Queridos hermanos en nuestro Señor Jesucristo, en el mundo hay muchas distracciones, ocupaciones, y oficios que desempeñar, así como en nuestra vida católica existen diversos quehaceres benéficos para nuestras almas, pero ante todo, debemos vivir en gracia de Dios, es el fundamento de la vida espiritual, la empresa más importante de nuestra existencia, de la cual pende nuestra eternidad: "Salvada el alma, todo está salvado; perdida el alma, todo está perdido, y perdido para siempre."
Licitas, saludables son las ocupaciones honestas en el mundo, laudables los oficios en la santa Iglesia, pero una cosa es fundamental: vivir en gracia de Dios, cumplir con el fin de nuestra estadía en la tierra: amar a Dios nuestro Señor con todo nuestro corazón, con toda nuestra alma, con todo nuestro entendimiento por sobre todas las cosas, y a nuestro prójimo como a nosotros mismos.
"En todo pecado, el hombre se deja influenciar por el seductor original. Todo pecador, al pecar, se pone del lado de los enemigos de Dios, siendo el diablo el primero de ellos. El pecador se somete al diablo cuando deja de obedecer a Dios. El hombre no puede salir de la siguiente alternativa: o se somete a Dios o queda sometido al diablo". Michael Schmaus, Teología Dogmática, tomo II, § 124, página 274.
El hombre hace buenas las obras por su unión con Dios nuestro Señor, porque aún las obras más dignas pueden corromperse por la intención y el estado de nuestra alma, así leemos en las sagradas escrituras:
"Y cuando ayunéis, no os pongáis tristes como los hipócritas. Porque desfiguran sus rostros, para hacer ver a los hombres que ayunan. En verdad os digo, que ya recibieron su galardón. Mas tú, cuando ayunas, unge tu cabeza, y lava tu cara, para no parecer a los hombres que ayunas, sino solamente a tu Padre, que está en lo escondido, y tu Padre, que ve en lo escondido, te galardonará." San Mateo VI, 16.

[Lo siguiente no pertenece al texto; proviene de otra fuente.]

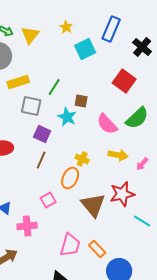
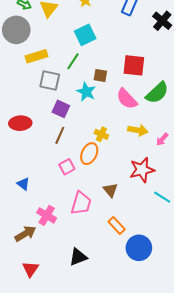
cyan square: (85, 49) -> (85, 35), moved
red square: (124, 81) -> (134, 65), moved, turned -30
pink square: (48, 200) -> (67, 167), moved
brown triangle: (93, 205) -> (110, 190), moved, size x0.6
pink cross: (27, 226) -> (47, 215), moved, turned 36
pink trapezoid: (70, 245) -> (81, 203), moved

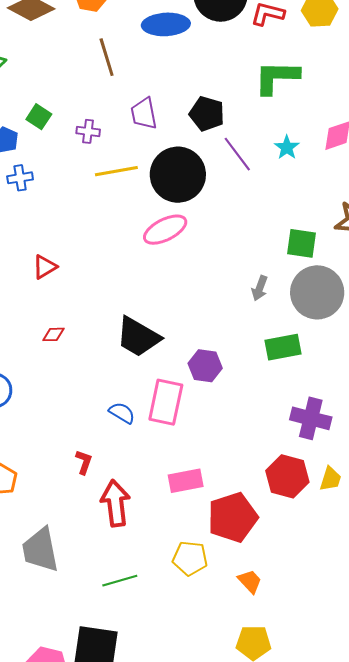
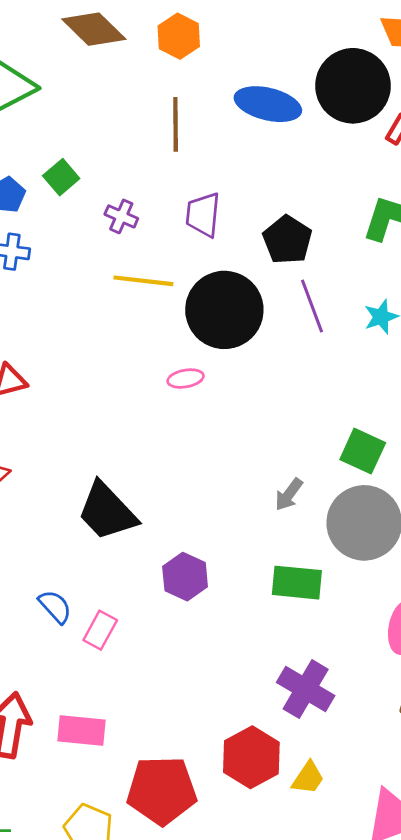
pink ellipse: (165, 230) -> (186, 379), size x0.6
pink rectangle: (166, 402) -> (100, 630), moved, size x0.6
pink rectangle: (186, 481) -> (82, 731), moved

"Y si tuviere profecía, y supiere todos los misterios, y cuanto se puede saber: y si tuviese toda la fe, de manera que traspasase los montes, y no tuviere caridad, nada soy. Y si distribuyere todos mis bienes en dar de comer a pobres, y si entregare mi cuerpo para ser quemado, y no tuviere caridad, nada me aprovecha." Corintios XIII, 2.
Bueno y saludables es dar de comer al hambriento, de beber al sediento, posada al peregrino, visitar a los enfermos y a los presos, pero santifiquemos nuestras obras con la gracia de Dios, de quien recibimos todos los bienes y merecimientos para la vida eterna.
"La gracia santificante establece una participación de la divina naturaleza (sentencia cierta)." Ludwig Ott, Manual de teología dogmática, página 392.
No es la obra por la obra, amados hermanos, es el espíritu que anima las obras, recibió mayor galardón la mujer que narra el Evangelio, que entregó una pequeña limosna en secreto, con pureza de intención, dando lo que le faltaba; que los ricos que hacían tocar la trompeta para ser vistos de los hombres, los cuales daban lo que les sobraba.
Qué importante es el estado de gracia y la recta intención, puede cambiar por completo el sentido de una obra, y son las cosas que ve Dios nuestro Señor en lo profundo del alma, por eso nos insiste en que no debemos juzgar, porque no conocemos el espíritu de las obras, y muchas veces nos limitamos a emitir un juicio por lo exterior.
Sea pues, nuestra ocupación, vivir en gracia de Dios, procurar hacer las cosas con recta intención para agradar a nuestro Señor, emplearnos en vivir unidos al Autor de nuestra vida, ser templo vivo de la Santísima Trinidad, morada del Espíritu Santo, llevar el buen olor de Cristo en nuestras obras, haciendo de lo ordinario algo sobrenatural por el influjo de la gracia santificante.
Recurramos al trono de la misericordia, al patrocinio de la augusta Madre de Dios, para implorar las gracias necesarias con las cuales santifiquemos nuestra vida, obras, e intenciones, para de esta manera alcanzar la bienaventuranza eterna.
"¿Cuándo, cuándo acabaré de decidirme? ¿Lo voy a dejar siempre para mañana? ¿Por qué no dar fin ahora mismo a la torpeza de mi vida?" San Agustín, Confesiones, libro VIII, capítulo XII, página 154.